Who Am I — Who Are You?

Chances are you have asked yourself one or more of the following questions: “Why am I living?” “Am I making a real difference?” “How can I be successful in my life?” “When all is said and done, will my life be regarded as significant or insignificant?”

As we try to answer these questions about what is truly important and how we can be a significant person, our world at large offers counterfeit solutions which lead us through a maze of meaningless activities. A famous musician flying in a private jet is worshipped as an idol—and accorded the ultimate honor of being called a “star” —while a farmer who works the land and produces crops for people to eat is seen as hopelessly out of step and perhaps even ignorant.

The chief executive officer of an investment company on Wall Street whose salary and bonuses for the year total over 10 million dollars is believed to be far more important than a single parent living in a ghetto, raising two children on near-poverty wages.

The parents whose children become doctors and lawyers are regarded as more successful parents than those whose children work in a factory. The bigger the house a person lives in—the fancier their car—the more credentials and diplomas earned, and the more money in the bank, like the accumulation of emblems and stripes and badges on a military uniform, the more successful and more important they are seen to be.

As Christ-followers, we can see that apart from Christ, the road map leading to significance and success in life given to us by our world is fatally flawed because it starts with the premise that our contributions to life will ultimately be up to us.

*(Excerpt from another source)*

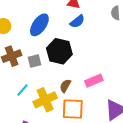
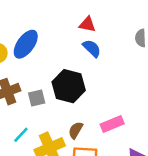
blue semicircle: (77, 21) -> (92, 48), turned -98
blue ellipse: (39, 25) -> (26, 44), moved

Ever since time began, men and women have been persuaded that the significance they contribute to and achieve in life is up to them. Ever since time began, success has been defined based on how an individual makes something of their life, so that life is seen as a measure of material success—power, prestige, position and possessions. The counter-intuitive call of Jesus invites us to allow him to make of us something we could never accomplish on our own.

When Jesus came to our world, he started to lay the groundwork and foundation for what he called the kingdom of God. He chose disciples to help with that initial foundation—blue collar fishermen, a money-hungry tax collector and a shifty, not-to-be-trusted person who eventually betrayed him. Not a bank CEO or college president in the bunch.

When measured by the values of our world, it seemed like Jesus didn’t have the right people on his bus as it headed for the kingdom of God. Jesus chose people Paul called “the foolish of this world”— Jesus called people to be his disciples and friends who were devalued and diminished to prove that the kingdom he was building was not at all dependent on the character and caliber of the people he was using to lay the foundation.

The kingdom of God was not and is not about the human beings who are a part of it. It’s about Jesus.

The more we see Jesus as a measure of importance and significance in our own lives the more we become convinced that our significance in life is not something we can earn or deserve.

The more we come, by God’s grace, to be known by God—as we respond to God’s invitation and embrace—the more we come to know him and the more we realize that the kingdom of God is not achieved because of the route we choose to get there. The kingdom of God is a gift God gives.

By God’s grace we come to realize that nothing of any lasting significance in our lives is about us—it’s all about Jesus.

As a standard greeting we’re often asked, and we often ask others, “How are you?” But you know, a better question that goes to the core of finding who we are and what we are looking for is, “Who are you?”

Who am I? Who are you? If we are Christ-followers, we belong to Jesus. The Jesus I Know is Who I Am.